Polkadot Decoded, an online-only event, was the largest single-protocol blockchain conference of 2020 and the first community conference since Polkadot launched. It attracted more than 7,000 registrations and 4,500 views and growing. We’re already planning Decoded 2.0, which will feature a community-led agenda setting process. This is open now for you to make submissions for talks, so send in your ideas soon!
Teams and Projects
There have been a lot of notable project releases within the community over the last 12 months. LimeChain released their first proof of concept of Subsembly, a framework for building Substrate and parachain runtimes in AssemblyScript, opening the door for AssemblyScript afficionados to code up lightweight and fast parachains in their favourite language.
Equilibrium released the initial version of their IPFS integration for Substrate’s Off-Chain Workers (cunningly named offchain::ipfs). This basically lets you hook up your Substrate blockchain (and by extension Polkadot parachain) into IPFS, storing and fetching data to the massively global storage network right from the runtime code!
Another interesting recent release was the Metamask plugin for Polkadot by Node Factory. Whereas Metamask can now be used unmodified by any Substrate-based chain which makes use of the Ethereum-compatibility layer Frontier, this project works the other way around modifying Metamask with a snap (i.e. a plugin) so as to make it work directly with Substrate’s RPC.
Indeed, the Polkadot community now consists of well over 100 teams and projects covering a broad set of uses. China alone has over 30 teams that are building systems, projects and components for the Polkadot ecosystem. Many of these are active in the community and household names in our Element channels including Acala, Phala, Crust and Darwinia amongst others, contributing code, feedback and encouragement for the entire Polkadot community.
We’ve seen some household names from other ecosystems committing to the Polkadot network. Chainlink chose Polkadot as its next network after Ethereum, as did Gitcoin, showing true signs of infrastructure developer adoption. In the latter case, we launched Hello World! following the integration work which has been Gitcoin’s largest hackathon by participation this year.
Polkadot is now the 2nd most active DeFi ecosystem after Ethereum (and growing fast) and also has the most developer traction and stickiness out of any next-generation protocol. Unsurprisingly, this success has attracted some attention in the press and VC circles.
Let us hope that 2021 brings us a little more physical freedom than the virus-ridden year of 2020 has; on a personal level I miss the various meetups around the world that allow me to get to know the many great people building awesome stuff in this wonderful ecosystem.

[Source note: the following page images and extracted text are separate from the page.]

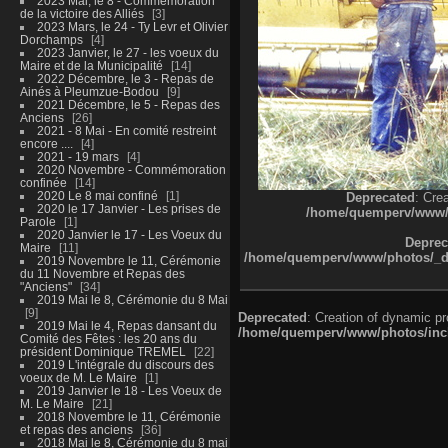
2023 Mai, le 8 - Commémoration
de la victoire des Alliés
3
2023 Mars, le 24 - Ty Levr et Olivier
Dorchamps
4
2023 Janvier, le 27 - les voeux du
Maire et de la Municipalité
14
2022 Décembre, le 3 - Repas de
Ainés à Pleumzue-Bodou
9
2021 Décembre, le 5 - Repas des
Anciens
26
2021 - 8 Mai - En comité restreint
encore ....
4
2021 - 19 mars
4
2020 Novembre - Commémoration
confinée
14
2020 Le 8 mai confiné
1
Deprecated
: Cre
2020 le 17 Janvier - Les prises de
/home/quemperv/www/ph
Parole
1
2020 Janvier le 17 - Les Voeux du
Deprec
Maire
11
/home/quemperv/www/photos/_dat
2019 Novembre le 11, Cérémonie
du 11 Novembre et Repas des
"Anciens"
34
2019 Mai le 8, Cérémonie du 8 Mai
9
Deprecated
: Creation of dynamic p
2019 Mai le 4, Repas dansant du
/home/quemperv/www/photos/inclu
Comité des Fêtes : les 20 ans du
président Dominique TREMEL
22
2019 L'intégrale du discours des
voeux de M. Le Maire
1
2019 Janvier le 18 - Les Voeux de
M. Le Maire
21
2018 Novembre le 11, Cérémonie
et repas des anciens
36
2018 Mai le 8, Cérémonie du 8 mai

But hopes of travel aside, if in 2020 we deployed Polkadot and demonstrated its core technology, 2021 will see the integration of that technology into the mainnet. The external auditing for the “Parachains v1” code as well as key components for the various bridges is already in progress and the first few months of 2021 is looking to be a very exciting time for all of us, with parachains, slot lease auctions, crowdloans, bridges, XCMP-lite, XCM and Cumulus set to land, not to mention the 50-or-so parachain teams who will be vying for their slot to launch.
In addition to all this, the next major version of Substrate, version 3.0, is likely to be released in the first half of next year which will bring Ethereum compatibility, the new, improved and much more idiomatic Frame Pallet API, a new (much faster) database backend and the end-to-end weights system.
And with that I’ll be signing off for another year. All that is left to say, once again, is happy holidays and have a festive new year!